Let $A=\mathbb{R}[X]/\langle X^n\rangle$. Show that $A$ admits $n-1$ proper ideals.
I know that:
$$ A = \{a_0+a_1x+\dots+a_{n-1}x^{n-1} : a_i \in\mathbb{R}\} $$ and $$I_i=\langle x^i\rangle $$ for $i=1,\dots,n-1$ are proper ideals of $A $. But how do I show that she is are unique?
On
An ideal of $\mathbb{R}[X]/(X^n)$ corresponds to an ideal $I=(P)$ of $\mathbb{R}[X]$ such that $(X^n)\subseteq I$ where $P$ is a polynomial ($I$ is principal because $\mathbb{R}[X]$ is a PID). Therefore there is polynomial $Q$ such that $X^n=PQ$. Writing $P=\sum a_iX^i$ and $Q=\sum b_jX^j$ the equation $X^n=PQ$ says that the term of degree $0$ of the product $PQ$ is zero, that is, $a_0b_0=0$. Thus $a_0=b_0=0$. There are $i,j$ such that $a_i\neq0, b_j\neq0$ and $i+j=n$. By induction one can check that $a_l=0$ for $l<i$ and $a_i=1$. With a similar argument one can verify that $a_p=b_q=0$, where $p$ and $q$ are the degrees of the $P$ and $Q$ respectively, and that $a_l=0$ for $l>i$. This argument implies that $P=X^i$.
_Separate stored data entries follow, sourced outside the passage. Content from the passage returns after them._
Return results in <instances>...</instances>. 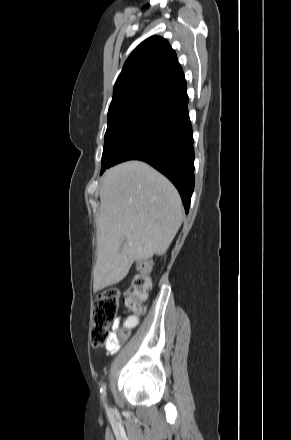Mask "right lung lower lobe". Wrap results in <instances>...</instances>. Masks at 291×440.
I'll list each match as a JSON object with an SVG mask.
<instances>
[{"label":"right lung lower lobe","mask_w":291,"mask_h":440,"mask_svg":"<svg viewBox=\"0 0 291 440\" xmlns=\"http://www.w3.org/2000/svg\"><path fill=\"white\" fill-rule=\"evenodd\" d=\"M187 105L183 79L153 100L109 163L111 167L127 160L147 162L176 186L186 213L194 190V148Z\"/></svg>","instance_id":"right-lung-lower-lobe-1"}]
</instances>
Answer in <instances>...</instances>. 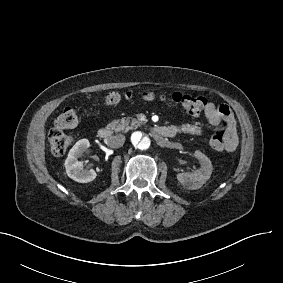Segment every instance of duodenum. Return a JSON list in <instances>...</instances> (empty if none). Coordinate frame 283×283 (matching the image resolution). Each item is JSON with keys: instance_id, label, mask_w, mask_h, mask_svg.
I'll list each match as a JSON object with an SVG mask.
<instances>
[{"instance_id": "410a0bca", "label": "duodenum", "mask_w": 283, "mask_h": 283, "mask_svg": "<svg viewBox=\"0 0 283 283\" xmlns=\"http://www.w3.org/2000/svg\"><path fill=\"white\" fill-rule=\"evenodd\" d=\"M154 135L161 137H172L173 132L165 126H154L151 129ZM97 135L101 139H107L112 135V130L108 127H102L98 130Z\"/></svg>"}]
</instances>
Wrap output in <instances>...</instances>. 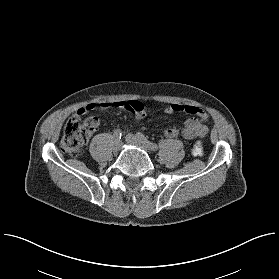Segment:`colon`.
Masks as SVG:
<instances>
[{"mask_svg":"<svg viewBox=\"0 0 279 279\" xmlns=\"http://www.w3.org/2000/svg\"><path fill=\"white\" fill-rule=\"evenodd\" d=\"M126 109L139 113L143 106L139 101H128L124 103ZM99 125V119L88 117L84 121L76 117H70L64 124L63 136L61 139V150L73 157H79L82 154L84 145L90 138L94 130ZM203 153V145L197 141L192 147V154L199 156Z\"/></svg>","mask_w":279,"mask_h":279,"instance_id":"1","label":"colon"}]
</instances>
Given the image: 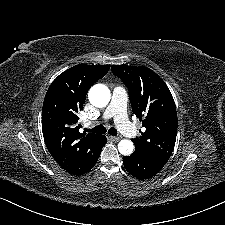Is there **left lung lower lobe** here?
<instances>
[{
  "instance_id": "obj_1",
  "label": "left lung lower lobe",
  "mask_w": 225,
  "mask_h": 225,
  "mask_svg": "<svg viewBox=\"0 0 225 225\" xmlns=\"http://www.w3.org/2000/svg\"><path fill=\"white\" fill-rule=\"evenodd\" d=\"M126 170L139 180L155 176L165 165V162L150 158L143 153L134 151L130 156H123Z\"/></svg>"
}]
</instances>
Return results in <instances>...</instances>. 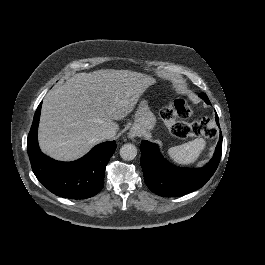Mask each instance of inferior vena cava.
<instances>
[{
	"instance_id": "inferior-vena-cava-1",
	"label": "inferior vena cava",
	"mask_w": 265,
	"mask_h": 265,
	"mask_svg": "<svg viewBox=\"0 0 265 265\" xmlns=\"http://www.w3.org/2000/svg\"><path fill=\"white\" fill-rule=\"evenodd\" d=\"M102 135L105 139H111L116 135V131L113 127H108L103 131Z\"/></svg>"
}]
</instances>
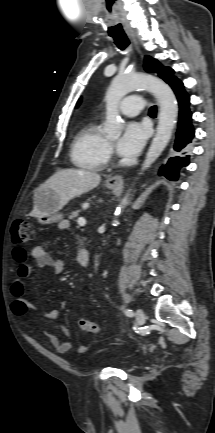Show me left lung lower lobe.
<instances>
[{
  "mask_svg": "<svg viewBox=\"0 0 215 433\" xmlns=\"http://www.w3.org/2000/svg\"><path fill=\"white\" fill-rule=\"evenodd\" d=\"M175 92L179 103V121L178 130L173 148L179 156L171 157L165 166H162L159 174L165 176L171 181L178 179V172L181 167L189 164L190 155L185 149L191 143L194 137V128L192 126V114L189 110V96L184 90L183 83L174 78L168 83Z\"/></svg>",
  "mask_w": 215,
  "mask_h": 433,
  "instance_id": "left-lung-lower-lobe-1",
  "label": "left lung lower lobe"
}]
</instances>
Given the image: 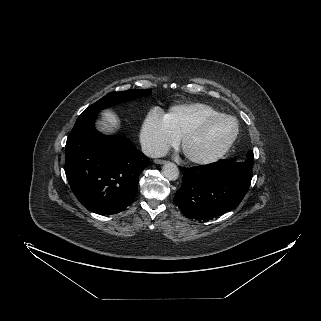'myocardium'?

Hint 1 If $I$ is an ideal in $\mathbb{R}[X]/\langle X^n\rangle $ then there exists an ideal $J$ in $\mathbb{R}[X]$ such that $\langle X^n\rangle \subseteq J$ such that $I=J/ \langle X^n\rangle $.
Hint 2 $\mathbb{R}[X]$ is a PID.
Hint 3: For polynomials $P,Q \in \mathbb{R}[X]$ you have $\langle P \rangle \subseteq \langle Q\rangle $ if and only if $Q$ divides $P$.